→ **PROBLEM**
Using the data below, tally the lines that include the string "Informationen". Only the number is wanted.

○ ○ ○

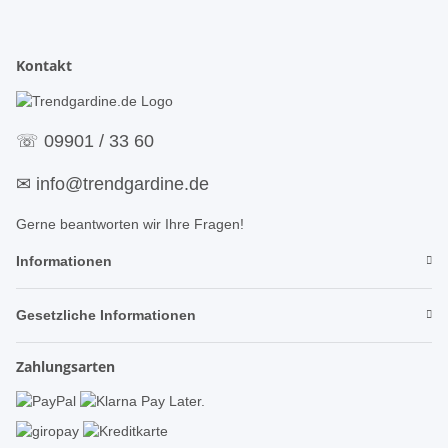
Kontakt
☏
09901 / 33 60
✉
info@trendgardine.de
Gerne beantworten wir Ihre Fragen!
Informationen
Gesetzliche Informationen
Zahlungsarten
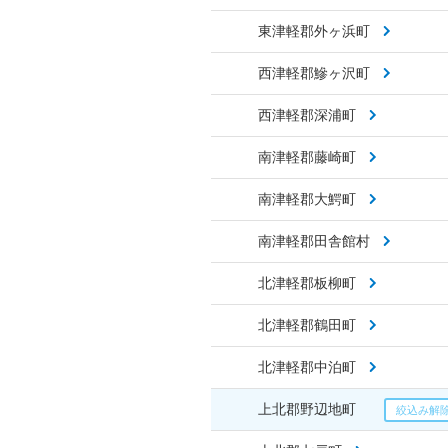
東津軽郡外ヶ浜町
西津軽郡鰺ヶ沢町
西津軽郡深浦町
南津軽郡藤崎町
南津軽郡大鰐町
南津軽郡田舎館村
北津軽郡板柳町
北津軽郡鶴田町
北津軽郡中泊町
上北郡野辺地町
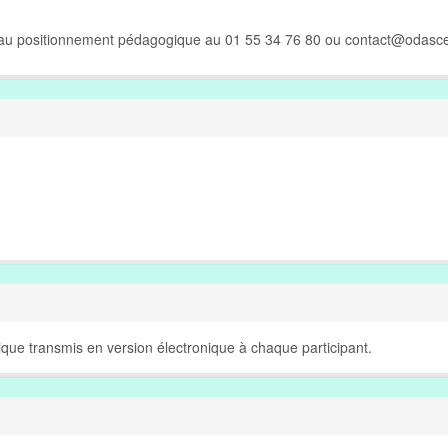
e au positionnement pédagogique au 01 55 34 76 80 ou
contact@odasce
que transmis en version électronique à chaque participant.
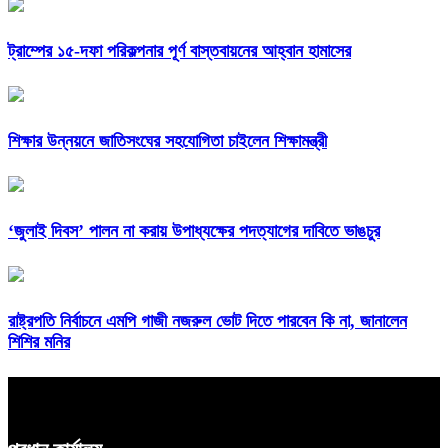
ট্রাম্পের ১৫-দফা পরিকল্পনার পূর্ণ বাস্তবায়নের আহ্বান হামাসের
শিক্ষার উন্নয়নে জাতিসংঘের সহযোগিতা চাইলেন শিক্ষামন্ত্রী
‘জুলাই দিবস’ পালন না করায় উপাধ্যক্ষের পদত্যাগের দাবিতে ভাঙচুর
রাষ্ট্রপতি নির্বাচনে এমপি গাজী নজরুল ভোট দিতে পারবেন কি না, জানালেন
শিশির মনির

○ ○ ○

→ **ANSWER BELOW**
2